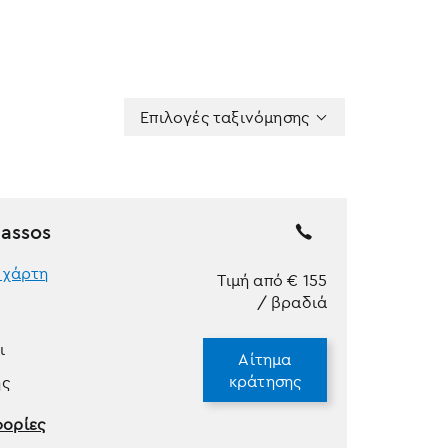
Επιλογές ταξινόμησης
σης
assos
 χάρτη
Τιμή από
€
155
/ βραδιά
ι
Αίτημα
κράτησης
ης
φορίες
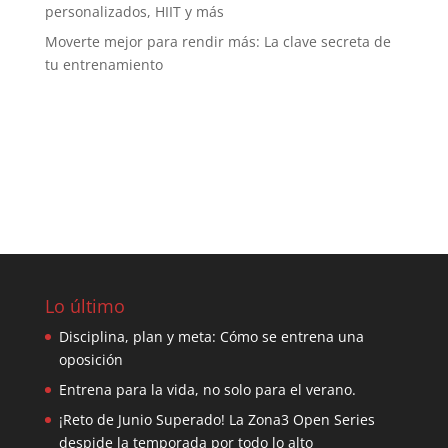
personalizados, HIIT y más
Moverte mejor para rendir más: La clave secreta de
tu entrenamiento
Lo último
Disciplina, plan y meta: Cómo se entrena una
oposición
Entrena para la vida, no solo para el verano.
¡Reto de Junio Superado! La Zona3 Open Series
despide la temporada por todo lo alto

==

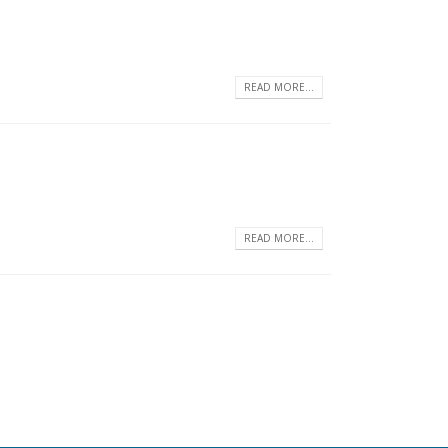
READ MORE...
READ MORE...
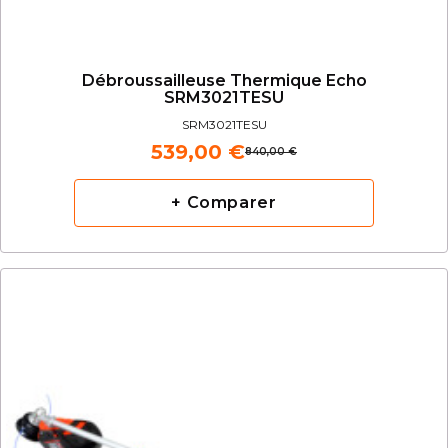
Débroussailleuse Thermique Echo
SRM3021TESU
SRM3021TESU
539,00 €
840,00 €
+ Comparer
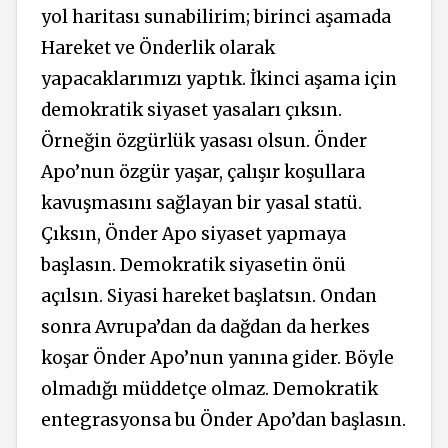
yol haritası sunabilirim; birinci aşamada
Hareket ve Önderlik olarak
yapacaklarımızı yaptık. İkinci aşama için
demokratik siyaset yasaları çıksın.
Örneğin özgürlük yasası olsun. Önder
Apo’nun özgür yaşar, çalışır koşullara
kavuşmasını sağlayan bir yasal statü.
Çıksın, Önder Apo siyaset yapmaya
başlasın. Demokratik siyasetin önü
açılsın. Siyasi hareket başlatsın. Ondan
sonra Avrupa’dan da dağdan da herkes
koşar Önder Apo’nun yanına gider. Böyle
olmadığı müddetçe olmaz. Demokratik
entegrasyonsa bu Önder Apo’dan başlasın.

---

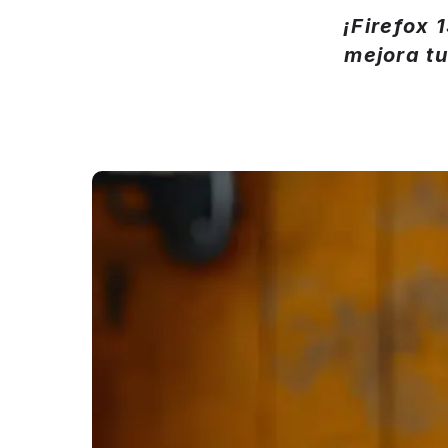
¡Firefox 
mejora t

- _Exercise requirements_:
Print exactly the lines of the listing above starting at the line containing "Çıksın, Önder Apo siyaset yapmaya" and ending at the line containing "entegrasyonsa bu Önder Apo’dan başlasın.", both included.

- _Exercise answer_:
Çıksın, Önder Apo siyaset yapmaya
başlasın. Demokratik siyasetin önü
açılsın. Siyasi hareket başlatsın. Ondan
sonra Avrupa’dan da dağdan da herkes
koşar Önder Apo’nun yanına gider. Böyle
olmadığı müddetçe olmaz. Demokratik
entegrasyonsa bu Önder Apo’dan başlasın.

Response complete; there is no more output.